So, I've been following the path for about 6 weeks now, and here are some of my take-aways.

* make a curated warmup tailored to your needs. Update it regularly

* get two reeds wet. Play on what you have instead of endlessly fiddling with fixing reeds

* scales are the backbone of technique. play them every day. 

* beginnings of notes don't have to be tongued (!) this has been a huge breakthrough for me and I have no idea why no teacher every pointed this out (or did they, and I didn't hear?). Almost 50 years of playing and I'm just getting the idea of how to make a soft entrance!

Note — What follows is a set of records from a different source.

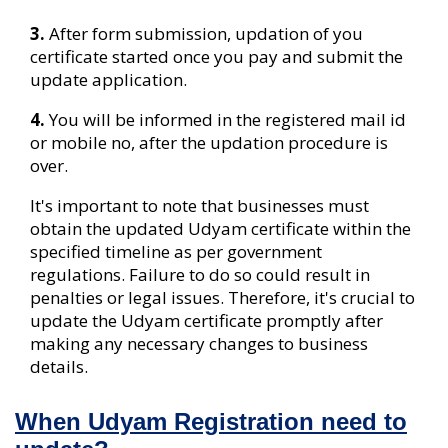
3.
After form submission, updation of you
certificate started once you pay and submit the
update application.
4.
You will be informed in the registered mail id
or mobile no, after the updation procedure is
over.
It's important to note that businesses must
obtain the updated Udyam certificate within the
specified timeline as per government
regulations. Failure to do so could result in
penalties or legal issues. Therefore, it's crucial to
update the Udyam certificate promptly after
making any necessary changes to business
details.
When Udyam Registration need to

I'm treating the program like an extention of grad school, you know, with me actually paying attention and focusing on the oboe this time. There are lots of concepts and a never ending list of things I could improve, but for now I'm really trying to get control of the soft entrance, both with and without tongue. Then articulating repeated notes (on scales!) focusing on the low register. And pitch - SOOOO much shame is surrounding tuning in my mind - I realize I don't really listen when I'm tuning, I just tense up and watch the needle! For the first time ever I'm trying to hear what being in tune sounds like (with the awesome just tuning available on TE Tuner). It is a process, and my gut reaction is to lower pitch ALWAYS (since so many unhelpful people said I was sharp back in the day). Well, I probably WAS sharp, but without HEARING the note come into tune it isn't helpful. I know these poor teachers didn't have time to help individuals, but wow. If anyone reading this (no one) knows of a great ear training app, I'd love to know about it.

It is my goal to start posting more, and put my progress on the path here!